Article 60(5) of the Framework Act on the Construction Industry argues that the Defendant’s right to claim the return of deposit shall expire five years after November 2, 200, when the Defendant acquired equity shares pursuant to Article 60(5) of the same Act.
3. Determination
(a) Related statutes;
(i)The Framework Act on the Construction Industry
Article 60 (Share Acquisition, etc. by Mutual-Aid Association)

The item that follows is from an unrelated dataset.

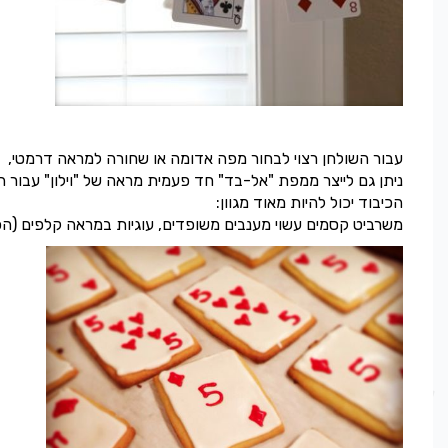
עבור השולחן רצוי לבחור מפה אדומה או שחורה למראה דרמטי,
ניתן גם לייצר ממפת "אל-בד" חד פעמית מראה של "וילון" עבור ה
הכיבוד יכול להיות מאוד מגוון:
משרביט קסמים עשוי מענבים משופדים, עוגיות במראה קלפים (הכי ק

(1) Where any cause falling under any of the following subparagraphs occurs, the Financial Cooperative may acquire the equity of any member or any former member: Provided, That where it falls under subparagraph 1, it shall acquire such equity:
1. Where it desires to decrease contributions;
2. Where it is necessary to realize security interest with which it has partners;
3. When any person who has invested in the mutual aid association requests the mutual aid association to take over equity shares in order to recover his contributions;
4. Where 2 years have elapsed since any partner withdraws; and
5. Where any fractional account occurs at the time of transferring reserve funds into contributions;
(2) Where a mutual aid association acquires shares pursuant to paragraph (1) 1, it shall without delay take the procedure of reducing the amount of its investment, and where it falls under subparagraphs 2 through 5 of the same paragraph, it shall dispose of the shares without delay, but for shares not disposed of, the amount of its investment may be reduced pursuant to the articles of
(3) No shares of members shall be the object of a pledge unless they are provided as security for liabilities to a mutual aid association.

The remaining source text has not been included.